Intel teaches Xeon Phi x86 coprocessor snappy new tricks
The interconnect rings a bell
Hot Chips It took fifteen years for Intel to shrink the computing power of the teraflops-busting ASCI Red massively parallel Pentium II supercomputer down to something that fits inside of a PCI-Express coprocessor card – and the Xeon Phi coprocessor is only the first step in a long journey with coprocessor sidekicks riding posse with CPUs in pursuit of exascale computing.
The evolution is remarkable – ASCI Red ate up 104 cabinets to break through 1 teraflops of double-precision floating point performance, as rated by the Linpack parallel Fortran benchmark test.

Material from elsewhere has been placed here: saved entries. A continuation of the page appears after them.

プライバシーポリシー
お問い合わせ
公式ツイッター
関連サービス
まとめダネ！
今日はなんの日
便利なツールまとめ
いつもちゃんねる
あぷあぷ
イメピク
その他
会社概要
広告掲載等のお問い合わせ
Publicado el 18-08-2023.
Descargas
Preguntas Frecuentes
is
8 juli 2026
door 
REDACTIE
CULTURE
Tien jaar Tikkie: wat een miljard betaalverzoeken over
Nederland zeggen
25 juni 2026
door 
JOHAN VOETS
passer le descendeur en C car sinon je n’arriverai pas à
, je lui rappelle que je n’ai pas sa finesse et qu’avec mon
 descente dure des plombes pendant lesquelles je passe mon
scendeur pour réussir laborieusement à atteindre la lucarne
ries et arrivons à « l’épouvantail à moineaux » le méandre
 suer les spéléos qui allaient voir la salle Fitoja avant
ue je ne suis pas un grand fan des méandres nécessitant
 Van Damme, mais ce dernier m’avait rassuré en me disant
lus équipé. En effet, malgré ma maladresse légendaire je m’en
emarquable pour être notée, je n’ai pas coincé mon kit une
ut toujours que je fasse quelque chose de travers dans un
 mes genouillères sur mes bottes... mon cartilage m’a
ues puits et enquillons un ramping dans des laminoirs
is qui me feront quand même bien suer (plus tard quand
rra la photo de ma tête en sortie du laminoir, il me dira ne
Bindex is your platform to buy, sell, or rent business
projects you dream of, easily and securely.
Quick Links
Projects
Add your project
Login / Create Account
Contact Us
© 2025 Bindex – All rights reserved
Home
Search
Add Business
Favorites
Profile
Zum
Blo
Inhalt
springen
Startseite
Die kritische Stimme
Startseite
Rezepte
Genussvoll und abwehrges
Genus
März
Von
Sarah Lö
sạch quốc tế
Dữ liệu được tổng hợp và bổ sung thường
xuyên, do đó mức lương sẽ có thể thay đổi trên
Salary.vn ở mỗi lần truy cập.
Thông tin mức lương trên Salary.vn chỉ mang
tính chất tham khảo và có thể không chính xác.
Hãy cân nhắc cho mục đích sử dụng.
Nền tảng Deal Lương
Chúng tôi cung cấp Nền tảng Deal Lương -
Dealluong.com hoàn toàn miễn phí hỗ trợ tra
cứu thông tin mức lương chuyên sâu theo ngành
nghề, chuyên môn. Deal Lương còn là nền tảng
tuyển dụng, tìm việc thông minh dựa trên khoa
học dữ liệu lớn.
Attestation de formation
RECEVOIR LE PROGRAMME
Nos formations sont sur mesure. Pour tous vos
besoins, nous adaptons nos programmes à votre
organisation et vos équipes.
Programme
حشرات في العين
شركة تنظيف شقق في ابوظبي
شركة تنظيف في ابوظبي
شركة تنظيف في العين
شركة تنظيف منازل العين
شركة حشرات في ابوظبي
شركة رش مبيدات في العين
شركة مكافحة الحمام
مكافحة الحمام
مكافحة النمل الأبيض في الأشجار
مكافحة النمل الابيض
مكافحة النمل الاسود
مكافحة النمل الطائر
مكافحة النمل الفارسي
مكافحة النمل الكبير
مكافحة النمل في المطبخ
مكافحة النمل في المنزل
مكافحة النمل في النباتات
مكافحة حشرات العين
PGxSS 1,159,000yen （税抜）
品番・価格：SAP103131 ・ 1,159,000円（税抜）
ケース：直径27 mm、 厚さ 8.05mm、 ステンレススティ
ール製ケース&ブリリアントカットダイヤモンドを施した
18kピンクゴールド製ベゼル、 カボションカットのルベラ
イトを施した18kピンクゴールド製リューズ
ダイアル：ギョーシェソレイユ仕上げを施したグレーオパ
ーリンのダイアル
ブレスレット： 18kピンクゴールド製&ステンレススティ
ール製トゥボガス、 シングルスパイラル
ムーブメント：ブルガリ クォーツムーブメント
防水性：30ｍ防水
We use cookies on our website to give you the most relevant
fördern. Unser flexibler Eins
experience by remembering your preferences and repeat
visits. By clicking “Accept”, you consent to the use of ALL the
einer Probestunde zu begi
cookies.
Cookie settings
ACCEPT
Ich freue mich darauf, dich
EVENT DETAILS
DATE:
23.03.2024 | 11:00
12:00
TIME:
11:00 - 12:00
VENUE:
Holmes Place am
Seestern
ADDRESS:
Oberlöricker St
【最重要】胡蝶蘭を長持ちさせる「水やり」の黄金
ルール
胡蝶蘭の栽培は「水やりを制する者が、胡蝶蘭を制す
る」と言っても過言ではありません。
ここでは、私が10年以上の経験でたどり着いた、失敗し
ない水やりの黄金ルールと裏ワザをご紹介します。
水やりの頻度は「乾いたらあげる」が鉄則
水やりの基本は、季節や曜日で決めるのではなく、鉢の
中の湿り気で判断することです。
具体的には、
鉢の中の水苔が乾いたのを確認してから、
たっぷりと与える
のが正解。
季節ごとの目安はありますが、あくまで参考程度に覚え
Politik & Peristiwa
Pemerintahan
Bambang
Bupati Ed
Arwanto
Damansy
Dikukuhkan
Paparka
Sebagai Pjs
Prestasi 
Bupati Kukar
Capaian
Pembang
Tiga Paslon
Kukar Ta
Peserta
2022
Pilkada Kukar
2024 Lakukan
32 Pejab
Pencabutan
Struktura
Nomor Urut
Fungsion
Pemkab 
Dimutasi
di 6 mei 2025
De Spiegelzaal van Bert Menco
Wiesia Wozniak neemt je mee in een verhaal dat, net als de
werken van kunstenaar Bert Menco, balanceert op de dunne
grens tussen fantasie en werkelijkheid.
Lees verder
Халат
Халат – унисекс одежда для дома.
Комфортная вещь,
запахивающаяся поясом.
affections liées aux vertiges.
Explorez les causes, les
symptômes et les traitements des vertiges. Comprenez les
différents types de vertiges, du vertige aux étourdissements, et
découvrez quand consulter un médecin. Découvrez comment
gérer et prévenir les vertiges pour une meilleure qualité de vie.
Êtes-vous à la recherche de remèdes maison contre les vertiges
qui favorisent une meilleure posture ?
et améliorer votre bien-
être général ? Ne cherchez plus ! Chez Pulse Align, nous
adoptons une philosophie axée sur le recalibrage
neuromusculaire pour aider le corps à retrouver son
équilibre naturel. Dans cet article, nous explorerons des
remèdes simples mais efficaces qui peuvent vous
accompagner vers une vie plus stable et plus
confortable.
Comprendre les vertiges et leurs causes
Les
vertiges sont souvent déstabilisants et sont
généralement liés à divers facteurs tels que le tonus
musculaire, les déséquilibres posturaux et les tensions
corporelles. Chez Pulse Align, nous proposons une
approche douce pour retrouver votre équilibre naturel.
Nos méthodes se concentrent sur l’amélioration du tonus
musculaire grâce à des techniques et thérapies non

Intel has been showing off the performance of the "Knights Corner" x86-based coprocessor for so long that it's easy to forget that it is not yet a product you can actually buy. Back in June, Knights Corner was branded as the "Xeon Phi", making it clear that Phi was a Xeon coprocessor even if it does not bear a lot of resemblance to the Xeon processors at the heart of the vast majority of the world's servers.
At last week's Hot Chips conference in Cupertino, California, Intel's senior principle engineer for the Knights family of coprocessors George Chrysos did not get into many of the feeds and speeds of the Xeon Phi architecture, instead sticking to talking about the architecture of the x64 cores inside the coprocessor, along with their ring interconnects and other features that will make it a good coprocessor for certain kinds of simulations and similar number-crunching jobs.
What Intel has said is that the Xeon Phi will have at least 50 cores and at least 8GB of GDDR5 graphics memory to feed those cores. In June, when Intel released the Linpack tests results on a 79-node cluster to get it on the Top 500 supercomputer ranking for June 2012, El Reg did the math and discovered that it looks like Intel built the Discovery cluster with two cards in each node, with each coprocessor having 54 cores activated.
The Xeon Phi design almost certainly has 64 cores on the die – Intel has admitted as much with prior benchmarks and statements – but as is the case with any multicore GPU, it's devilishly difficult to get yields on a new process such that all cores in a complex chip are working properly.
We estimate the Xeon Phi's clock speed at somewhere between 1.2GHz and 1.6GHz, depending on how many cores are active on the die. The more cores, the lower the clock speed has to be to reach the magical teraflops performance level.
The PCI card housing a Xeon Phi coprocessor
With 54 active cores baked in the 22-nanometer Tri-Gate process used to etch the Xeon Phi chips, Intel would be doing as well as Taiwan Semiconductor Manufacturing Corp did with its 40-nanometer processes making Nvidia Fermi GPUs. Those came out with 512 cores on the die, but only 448 cores were active in the first generation of products. As the 40nm process ramped, Nvidia could get to the full 512 cores. And, as TSMC is ramping its 28-nanometer processes to make the GK104 and GK110 GPUs for the Tesla K10 and K20 server coprocessors, you can bet it won't be able to get all the cores to work on the first go, either.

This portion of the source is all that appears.